Non è facile ascoltare le testimonianze dei sopravvissuti. Donne violentate, neonati scagliati a terra e calpestati, uomini torturati e passati per le armi, centinaia di altri morti di stenti sulle montagne dov’erano fuggiti dai soldati. Indigeni Maya sopattutto, migliaia di indigeni che vennero travolti dalle operazioni antiguerriglia lanciate negli anni ’80 e massacrati dai militari guatemaltechi a caccia di insorti. Ad ascoltare le meste testimonianze, in un dialetto indigeno che talvolta lo stesso Pubblico ministero ha bisogno di farsi tradurre, spesso pronunciate con un filo di voce o spezzate dal pianto, c’è anche il generale Efraim Rios Montt, oggi ottantaseienne. Su di lui pesa l’accusa di genocidio ed una sentenza che comunque sia non finirà di scontare con vita se i giudici riusciranno a dimostrare che in qualità di Presidente era al corrente di quello che succedeva sulle montagne del Guatemala. Con lui vengono processati un pugno di alti ufficiali che all’epoca facevano parte del suo governo: il capo di stato maggiore dell’esercito, il ministro della difesa e il vice, quest’ultimo irreperibile.

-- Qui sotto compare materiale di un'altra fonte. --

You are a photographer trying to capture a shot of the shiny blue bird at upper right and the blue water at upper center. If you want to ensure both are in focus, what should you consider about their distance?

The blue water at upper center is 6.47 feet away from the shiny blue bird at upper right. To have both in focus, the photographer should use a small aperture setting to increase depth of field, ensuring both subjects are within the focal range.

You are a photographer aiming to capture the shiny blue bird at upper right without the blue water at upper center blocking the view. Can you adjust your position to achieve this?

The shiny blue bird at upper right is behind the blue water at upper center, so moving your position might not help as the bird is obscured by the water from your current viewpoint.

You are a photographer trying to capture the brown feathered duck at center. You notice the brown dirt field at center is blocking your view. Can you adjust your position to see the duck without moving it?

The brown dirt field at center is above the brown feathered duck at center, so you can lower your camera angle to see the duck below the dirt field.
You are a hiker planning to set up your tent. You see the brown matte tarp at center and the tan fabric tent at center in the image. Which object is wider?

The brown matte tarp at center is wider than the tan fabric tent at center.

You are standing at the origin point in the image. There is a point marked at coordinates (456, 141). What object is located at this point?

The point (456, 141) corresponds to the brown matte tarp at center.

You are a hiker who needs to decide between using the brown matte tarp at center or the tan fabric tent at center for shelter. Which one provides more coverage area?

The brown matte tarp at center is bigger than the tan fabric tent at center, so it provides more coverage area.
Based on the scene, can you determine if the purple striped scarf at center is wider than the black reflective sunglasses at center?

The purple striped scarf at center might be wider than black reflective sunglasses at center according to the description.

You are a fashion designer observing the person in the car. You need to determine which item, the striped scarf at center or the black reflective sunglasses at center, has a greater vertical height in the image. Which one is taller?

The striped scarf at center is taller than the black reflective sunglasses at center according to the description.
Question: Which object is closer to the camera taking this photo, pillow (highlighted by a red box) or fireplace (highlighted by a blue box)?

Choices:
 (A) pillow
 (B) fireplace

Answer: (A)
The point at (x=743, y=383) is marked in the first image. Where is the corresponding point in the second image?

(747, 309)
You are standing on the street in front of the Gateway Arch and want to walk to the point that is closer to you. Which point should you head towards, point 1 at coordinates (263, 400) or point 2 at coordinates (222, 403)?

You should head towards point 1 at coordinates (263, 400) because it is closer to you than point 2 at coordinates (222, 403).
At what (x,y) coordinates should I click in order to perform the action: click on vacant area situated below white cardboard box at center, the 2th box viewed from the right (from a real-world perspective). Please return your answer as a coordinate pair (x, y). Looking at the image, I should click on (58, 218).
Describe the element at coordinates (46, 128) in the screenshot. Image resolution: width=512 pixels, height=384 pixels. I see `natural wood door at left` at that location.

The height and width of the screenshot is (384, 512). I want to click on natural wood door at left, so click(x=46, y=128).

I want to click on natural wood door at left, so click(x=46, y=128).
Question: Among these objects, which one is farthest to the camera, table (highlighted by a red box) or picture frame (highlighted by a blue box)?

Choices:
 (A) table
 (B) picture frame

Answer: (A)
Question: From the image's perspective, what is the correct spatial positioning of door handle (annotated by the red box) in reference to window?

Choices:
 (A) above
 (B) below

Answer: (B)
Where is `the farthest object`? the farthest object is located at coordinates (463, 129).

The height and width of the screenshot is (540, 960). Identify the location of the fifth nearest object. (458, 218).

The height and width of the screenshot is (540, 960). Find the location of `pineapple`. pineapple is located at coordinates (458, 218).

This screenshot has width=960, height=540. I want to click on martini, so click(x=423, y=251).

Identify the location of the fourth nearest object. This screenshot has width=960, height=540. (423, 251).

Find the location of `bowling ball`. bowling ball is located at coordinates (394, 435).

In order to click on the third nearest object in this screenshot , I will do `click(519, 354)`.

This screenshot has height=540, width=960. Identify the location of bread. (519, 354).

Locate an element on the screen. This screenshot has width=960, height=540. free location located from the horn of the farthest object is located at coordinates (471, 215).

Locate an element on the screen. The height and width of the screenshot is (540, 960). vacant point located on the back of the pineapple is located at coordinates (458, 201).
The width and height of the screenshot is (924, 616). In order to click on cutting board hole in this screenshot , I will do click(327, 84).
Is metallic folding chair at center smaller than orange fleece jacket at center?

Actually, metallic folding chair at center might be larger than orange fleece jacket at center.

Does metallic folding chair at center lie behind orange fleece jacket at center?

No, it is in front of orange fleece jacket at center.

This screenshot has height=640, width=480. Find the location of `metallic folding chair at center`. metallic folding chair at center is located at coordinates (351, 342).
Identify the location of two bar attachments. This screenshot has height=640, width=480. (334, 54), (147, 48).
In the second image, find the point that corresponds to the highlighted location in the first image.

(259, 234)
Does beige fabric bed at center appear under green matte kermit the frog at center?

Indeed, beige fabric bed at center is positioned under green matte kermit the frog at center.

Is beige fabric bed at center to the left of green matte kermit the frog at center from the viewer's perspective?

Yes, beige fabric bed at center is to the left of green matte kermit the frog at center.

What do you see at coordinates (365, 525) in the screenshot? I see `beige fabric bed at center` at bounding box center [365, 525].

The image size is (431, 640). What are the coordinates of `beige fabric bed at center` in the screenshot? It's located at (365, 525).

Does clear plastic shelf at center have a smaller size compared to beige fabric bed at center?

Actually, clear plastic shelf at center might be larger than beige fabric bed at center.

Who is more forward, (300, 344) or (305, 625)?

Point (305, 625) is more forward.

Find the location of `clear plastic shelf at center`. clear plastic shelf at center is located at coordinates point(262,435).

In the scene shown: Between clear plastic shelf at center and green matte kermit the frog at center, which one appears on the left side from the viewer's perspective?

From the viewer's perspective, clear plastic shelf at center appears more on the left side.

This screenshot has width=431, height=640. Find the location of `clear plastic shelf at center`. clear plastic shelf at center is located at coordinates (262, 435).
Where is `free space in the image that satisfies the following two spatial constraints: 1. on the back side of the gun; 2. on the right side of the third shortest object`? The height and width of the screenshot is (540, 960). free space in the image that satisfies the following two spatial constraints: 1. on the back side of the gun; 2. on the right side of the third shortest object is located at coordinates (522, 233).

Per inchiodare Rios Montt sono state realizzate perizie e riesumate le ossa di almeno 800 indigeni assassinati durante il suo mandato. Alla maggioranza di essi si è potuto dare un nome, stabilire l’età e il sesso, accertare la causa della morte. Molte le donne tra le vittime, ancor più i bambini, a riprova che lo scopo delle incursioni delle truppe non erano i guerriglieri ma terrorizzare i civili. Per lo meno adesso i morti hanno una identità, quello che non hanno ancora è giustizia. I procuratori che accusano il generale Rios Montt per conto dello stato guatemalteco hanno riunito una gran quantità di documenti militari, testimonianze di vittime scampate agli eccidi, documenti non più classificati della CIA, che allora affiancava con consiglieri le forze antiguerriglia in America Centrale. La prova più importante che l’accusa presenterà nelle prossime udienze del pocesso consiste nei piani militari conosciuti con i nomi di Victoria 82, Firmeza 83 e Operación Sofía, azioni militari, tutte, che legano l’esercito ai massacri compiuti nelle aree di esecuzione.
Rios Montt è il primo dittatore centroamericano a finire sul banco degli imputati con l’accusa di genocidio, e si puo giurare che i suoi accusatori ce la metteranno tutta per dimostrare la sua colpevolezza. E’ arrivato al potere nel marzo del 1982 con un colpo di stato contro un altro generale, Romeo Lucas García, e vi è rimasto per 17 mesi, sino all’agosto del 1983, quando venne a sua volta rovesciato. Il suo nome divenne celebre nel mondo per aver oltraggiato clamorosamente Giovanni Paolo II quando questi visitò il Guatemala nel 1983. Il generale, allora al potere, respinse una richiesta di clemenza del Papa e fece fucilare sei condannati a morte pochi giorni prima del suo arrivo in America Centrale.